Head of the Catholic Church in 1605

Pope Leo XI (Leone XI; 2 June 1535 – 27 April 1605), born Alessandro di Ottaviano de' Medici, was head of the Catholic Church and ruler of the Papal States from 1 April 1605 to his death, on 27 April 1605. His pontificate is one of the briefest in history, lasting under a month. He was from the prominent House of Medici originating from Florence.

In his career he served as Florence's ambassador to the pope, Bishop of Pistoia, Archbishop of Florence, Papal legate to France, and as the cardinal Prefect for the Congregation of Bishops and Regulars. He was elected to the papacy in the March 1605 papal conclave when he was almost seventy. He almost immediately suffered from fever and died 27 days into his papacy.

== Biography ==
=== Early life ===
Alessandro di Ottaviano de' Medici was born in Florence as the son of Ottaviano de' Medici and Francesca Salviati. His family belonged to Medici di Ottajano, a cadet branch of the House of Medici. Ottaviano died early in his son's life, and thereafter Alessandro was home schooled by a Dominican priest, Vincenzo Ercolano.

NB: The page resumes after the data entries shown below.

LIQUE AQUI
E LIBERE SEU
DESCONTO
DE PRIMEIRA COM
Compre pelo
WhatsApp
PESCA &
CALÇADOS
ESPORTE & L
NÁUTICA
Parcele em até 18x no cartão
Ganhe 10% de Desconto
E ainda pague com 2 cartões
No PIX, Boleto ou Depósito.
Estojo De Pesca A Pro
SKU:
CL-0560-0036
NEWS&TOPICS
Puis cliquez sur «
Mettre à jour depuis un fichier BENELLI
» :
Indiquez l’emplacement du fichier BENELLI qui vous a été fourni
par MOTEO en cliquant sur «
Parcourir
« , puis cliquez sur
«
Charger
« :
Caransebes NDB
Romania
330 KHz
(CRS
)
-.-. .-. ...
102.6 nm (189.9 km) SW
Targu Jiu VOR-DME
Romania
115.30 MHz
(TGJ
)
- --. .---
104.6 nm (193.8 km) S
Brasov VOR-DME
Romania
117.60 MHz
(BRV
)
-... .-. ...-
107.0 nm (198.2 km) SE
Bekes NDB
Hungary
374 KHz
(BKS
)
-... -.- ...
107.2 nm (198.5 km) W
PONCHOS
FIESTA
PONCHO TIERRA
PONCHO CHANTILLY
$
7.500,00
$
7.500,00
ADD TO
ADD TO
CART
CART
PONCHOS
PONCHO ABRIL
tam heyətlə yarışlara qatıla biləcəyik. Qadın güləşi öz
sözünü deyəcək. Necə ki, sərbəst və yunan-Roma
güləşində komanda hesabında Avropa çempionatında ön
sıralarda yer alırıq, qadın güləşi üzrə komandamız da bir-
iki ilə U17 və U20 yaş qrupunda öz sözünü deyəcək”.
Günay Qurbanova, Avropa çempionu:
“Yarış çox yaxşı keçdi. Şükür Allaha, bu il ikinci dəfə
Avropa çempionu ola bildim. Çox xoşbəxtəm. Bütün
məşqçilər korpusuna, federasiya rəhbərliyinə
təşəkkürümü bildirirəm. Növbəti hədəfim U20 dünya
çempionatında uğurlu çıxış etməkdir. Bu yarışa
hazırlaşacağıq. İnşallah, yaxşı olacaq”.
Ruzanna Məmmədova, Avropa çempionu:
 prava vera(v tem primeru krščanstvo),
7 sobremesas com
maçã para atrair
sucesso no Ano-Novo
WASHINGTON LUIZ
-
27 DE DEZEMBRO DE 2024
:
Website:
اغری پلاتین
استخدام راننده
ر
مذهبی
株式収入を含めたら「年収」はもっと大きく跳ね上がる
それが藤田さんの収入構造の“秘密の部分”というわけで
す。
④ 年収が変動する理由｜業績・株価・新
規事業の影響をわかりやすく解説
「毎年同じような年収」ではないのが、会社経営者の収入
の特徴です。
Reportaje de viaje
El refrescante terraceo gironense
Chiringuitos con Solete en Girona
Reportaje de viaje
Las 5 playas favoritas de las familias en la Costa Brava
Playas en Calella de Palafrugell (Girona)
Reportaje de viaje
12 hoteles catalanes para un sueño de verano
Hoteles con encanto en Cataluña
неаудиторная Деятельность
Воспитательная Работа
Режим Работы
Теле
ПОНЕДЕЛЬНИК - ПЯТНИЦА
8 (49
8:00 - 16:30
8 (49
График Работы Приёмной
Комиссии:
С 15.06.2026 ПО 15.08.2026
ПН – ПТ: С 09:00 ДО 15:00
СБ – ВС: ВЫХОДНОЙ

Alessandro's mother was a daughter of Lucrezia de' Medici and a sister of the influential cardinal Giovanni Salviati. Through her, Leo XI was a second cousin of Catherine de' Medici, Queen of France (both descended from Lorenzo the Magnificent). Francesca opposed Alessandro's entering the priesthood and sought to prevent it by having him given secular honours, but after her death he eventually was ordained a priest in 1567.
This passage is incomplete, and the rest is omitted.